The content distribution network will deploy multiple edge servers in different geographical locations in advance, and cache the data to be distributed on the edge servers in advance, and the bandwidth cost is lower than that of direct distribution from the core network.

In this way, even if the client needs to update the data every day, it will not be a big problem.

What if you don't even want to pay for this?

The Ultimate Solution: Distributed Network Applications


 The essence of the network is nothing more than to transmit data. If clients can directly send data to each other, wouldn't the distribution pressure on the server be greatly reduced? This is exactly what P2P networks are good at.

By allowing the client to support P2P network distribution, the problem of client filter update is perfectly solved.

Further, the server can distribute both the filter and complete data to the client through the P2P network, and the client can query it locally. Exchange storage for computing, and even if the server goes down or the network fails, it will not affect the display of the health code.

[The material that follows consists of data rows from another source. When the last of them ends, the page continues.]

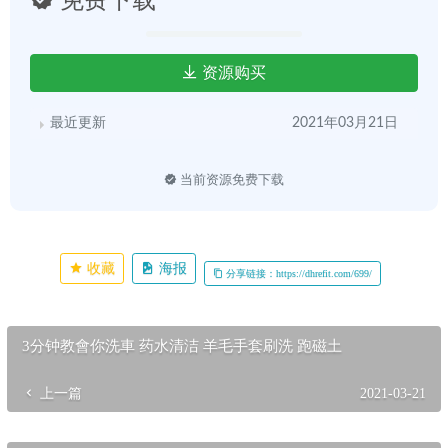
免费下载
2026年惠州奔驰GLB车主复购率高的修车店评选与深度解析
2026-07-04
资源购买
最近更新
2021年03月21日
当前资源免费下载
收藏
海报
分享链接：https://dhrefit.com/699/
3分钟教會你洗車 药水清洁 羊毛手套刷洗 跑磁土
上一篇
2021-03-21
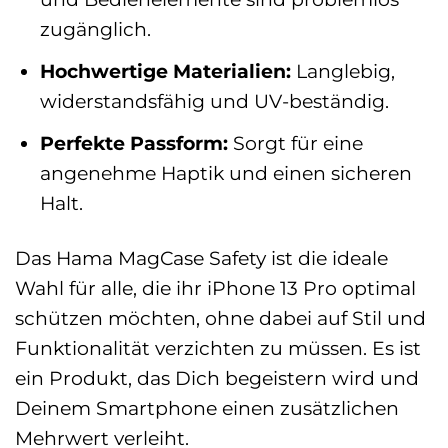
zugänglich.
Hochwertige Materialien:
Langlebig,
widerstandsfähig und UV-beständig.
Perfekte Passform:
Sorgt für eine
angenehme Haptik und einen sicheren
Halt.
Das Hama MagCase Safety ist die ideale
Wahl für alle, die ihr iPhone 13 Pro optimal
schützen möchten, ohne dabei auf Stil und
Funktionalität verzichten zu müssen. Es ist
ein Produkt, das Dich begeistern wird und
Deinem Smartphone einen zusätzlichen
Mehrwert verleiht.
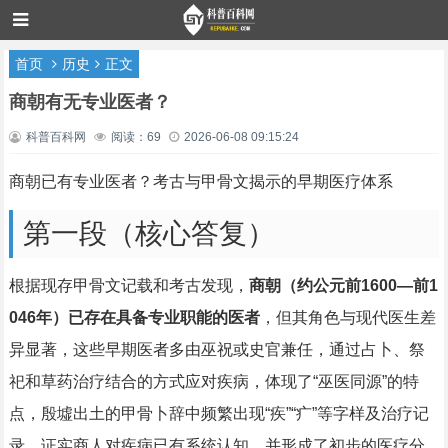
首页
历史
正文
商朝有无专业医者？
科普百科网
阅读：69
2026-06-08 09:15:24
商朝已有专业医者？考古与甲骨文揭示的早期医疗体系
第一段（核心答复）
根据现存甲骨文记载和考古发现，
商朝（约公元前1600—前1
046年）已存在具备专业职能的医者
，但其角色与现代医生差
异显著，这些早期医者多由巫祝或史官兼任，通过占卜、祭
祀和草药治疗结合的方式应对疾病，体现了“巫医同源”的特
点，殷墟出土的甲骨卜辞中频繁出现“疾”“疒”等字样及治疗记
录，证实商人对疾病已有系统认知，并形成了初步的医疗分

More lazy, if you don't even want to develop a client that can do P2P networking, then just encrypt the data and put it in the existing P2P network (IPFS can understand it). The client can download and decrypt the data at any time before updating.

In this way, the server does not even need to provide query services, and the average daily cost is reduced to 1 yuan ($0.15).

Summarize

In conclusion, this article shows the step-by-step evolution of designing a high-performance concurrent query system: by selecting the appropriate database and system optimization, the number of required servers is reduced to 10%. Use Bloom filter to successfully implement a single machine to support massive query requests. The server pressure was reduced by another 1% through the client-side preset filter. Realize rapid update of client data through content distribution network. Combined with P2P technology, the scalability and reliability of the system are greatly improved, and the average daily cost is finally reduced to 1 yuan.

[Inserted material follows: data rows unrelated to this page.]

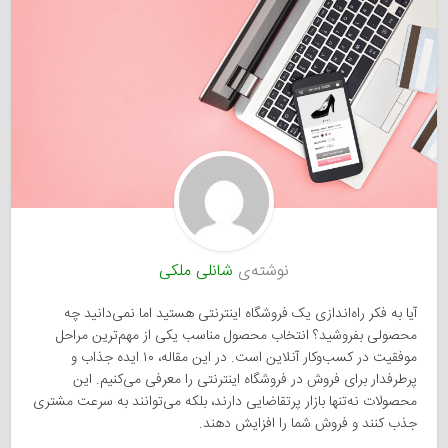
نوشته‌ی
شانلی ملکی
آیا به فکر راه‌اندازی یک فروشگاه اینترنتی هستید اما نمی‌دانید چه
محصولی بفروشید؟ انتخاب محصول مناسب یکی از مهم‌ترین مراحل
موفقیت در کسب‌وکار آنلاین است. در این مقاله، ۱۰ ایده جذاب و
پرطرفدار برای فروش در فروشگاه اینترنتی را معرفی می‌کنیم. این
محصولات نه‌تنها بازار پرتقاضایی دارند، بلکه می‌توانند به سرعت مشتری
جذب کنند و فروش شما را افزایش دهند.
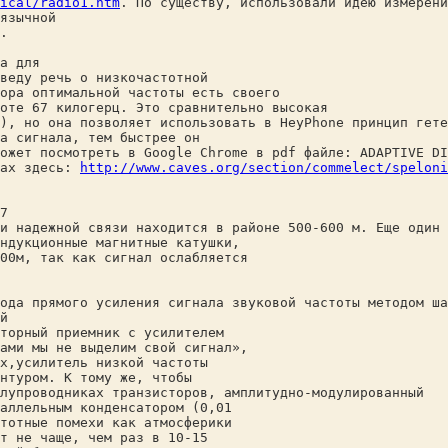
ical/radio1.htm
. По существу, использовали идею измерени
язычной
.
а для
веду речь о низкочастотной
ора оптимальной частоты есть своего
оте 67 килогерц. Это сравнительно высокая
), но она позволяет использовать в HeyPhone принцип гете
а сигнала, тем быстрее он
ожет посмотреть в Google Chrome в pdf файле: ADAPTIVE DI
рах здесь:
http://www.caves.org/section/commelect/speloni
7
и надежной связи находится в районе 500-600 м. Еще один 
ндукционные магнитные катушки,
00м, так как сигнал ослабляется
ода прямого усиления сигнала звуковой частоты методом ша
й
торный приемник с усилителем
ами мы не выделим свой сигнал»,
х,усилитель низкой частоты
нтуром. К тому же, чтобы
лупроводниках транзисторов, амплитудно-модулированный
аллельным конденсатором (0,01
тотные помехи как атмосферики
т не чаще, чем раз в 10-15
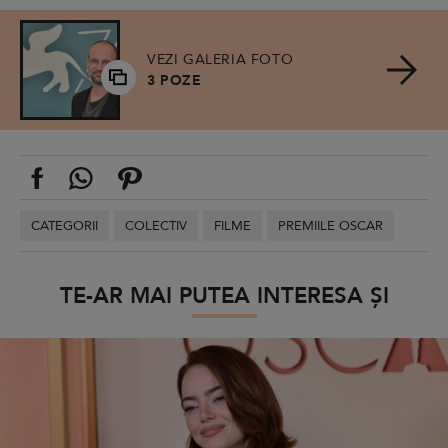
VEZI GALERIA FOTO
3 POZE
CATEGORII
COLECTIV
FILME
PREMIILE OSCAR
TE-AR MAI PUTEA INTERESA ȘI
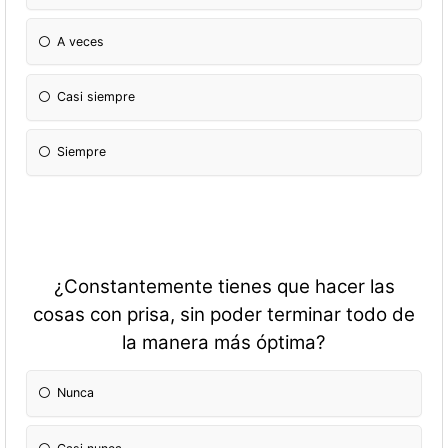
A veces
Casi siempre
Siempre
¿Constantemente tienes que hacer las
cosas con prisa, sin poder terminar todo de
la manera más óptima?
Nunca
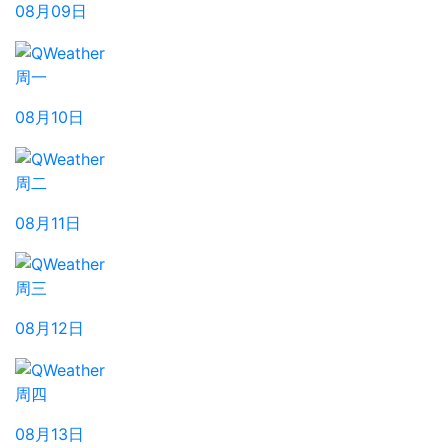
08月09日
周一
08月10日
周二
08月11日
周三
08月12日
周四
08月13日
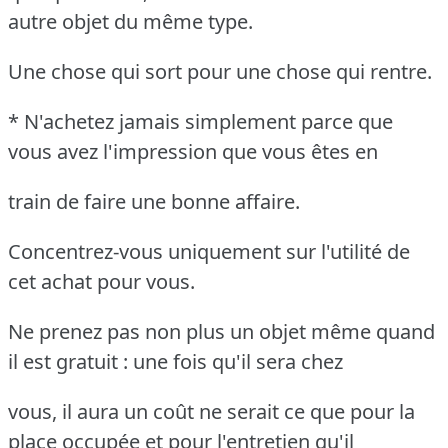
autre objet du même type.
Une chose qui sort pour une chose qui rentre.
* N'achetez jamais simplement parce que
vous avez l'impression que vous êtes en
train de faire une bonne affaire.
Concentrez-vous uniquement sur l'utilité de
cet achat pour vous.
Ne prenez pas non plus un objet même quand
il est gratuit : une fois qu'il sera chez
vous, il aura un coût ne serait ce que pour la
place occupée et pour l'entretien qu'il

Of course, this article only analyzes possible design schemes from a theoretical point of view, and there must be a lot of work to be done between system design and implementation. In actual production, at least the following aspects need to be considered:

  • Load balancing: It is assumed that load balancing is performed by presetting the server address on the client.
  • Security precautions: It is assumed that the data center where the server is located provides a basic security precaution system.
  • Privacy protection: It is assumed that the client can better protect user privacy through encryption.
  • ......

As the primary productive force, isn't technology just to make everyone's life better and easier?

Optimal Grouping Algorithm for COVID-19 Detection

 In response to the outbreak, countries around the world need to test potentially infected people. Due to the relative shortage of detection reagents, how to use as few reagents as possible for detection has become an interesting problem. It is assumed here that the sampling volume is sufficient, and the detection time requirement is not considered.

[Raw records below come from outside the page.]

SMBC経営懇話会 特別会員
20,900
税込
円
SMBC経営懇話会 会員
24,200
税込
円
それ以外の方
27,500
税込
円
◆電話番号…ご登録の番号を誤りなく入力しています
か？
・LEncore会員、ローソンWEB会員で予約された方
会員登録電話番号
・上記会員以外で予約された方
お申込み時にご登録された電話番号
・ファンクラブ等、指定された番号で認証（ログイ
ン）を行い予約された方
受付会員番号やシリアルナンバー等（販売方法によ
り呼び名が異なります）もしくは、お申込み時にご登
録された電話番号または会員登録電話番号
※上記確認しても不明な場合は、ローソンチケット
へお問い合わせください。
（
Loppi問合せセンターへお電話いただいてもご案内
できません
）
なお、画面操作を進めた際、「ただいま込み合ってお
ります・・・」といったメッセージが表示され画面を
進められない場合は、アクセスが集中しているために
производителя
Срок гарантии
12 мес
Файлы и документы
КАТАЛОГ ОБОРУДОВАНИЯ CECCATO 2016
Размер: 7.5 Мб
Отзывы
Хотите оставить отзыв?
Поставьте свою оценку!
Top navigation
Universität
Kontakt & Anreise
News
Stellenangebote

At present, many countries use the group testing mechanism, that is, the groups to be tested are divided into groups, and the samples in the same group are mixed for testing. If a group is positive, the group is tested further.

A natural question: how to group to save reagents?

Consider first the two extreme cases.

A small number of infected people

Usually, infected people within a group are a minority.

Suppose there are 64 people in the group, and there is only 1 infected person, using the 2, 4, 8, 64 equal division method.

  • 2-point method requires 6 rounds of testing, a total of 2*6=12 times;
  • 4-point method requires 3 rounds to be tested, a total of 4*3=12 times;
  • 8-point method requires 2 rounds to be tested, a total of 8*2=16 times;
  • 64-point method requires 1 round of tests, 64 times in total.

In fact, when there are a large number of people, such as N people, the x-division method is used, and the total number of tests is about y=x*log(x, N). It is easy to know that the function takes a minimum value when x=e.

In this case, an x ​​value near e should be taken, such as 2 or 3, to save reagents. At the same time, the number of people N is best chosen to be a value that divides x.

A large number of infected people

In the second scenario, all 64 people are infected, and the 2, 4, 8, and 64 division method is also used.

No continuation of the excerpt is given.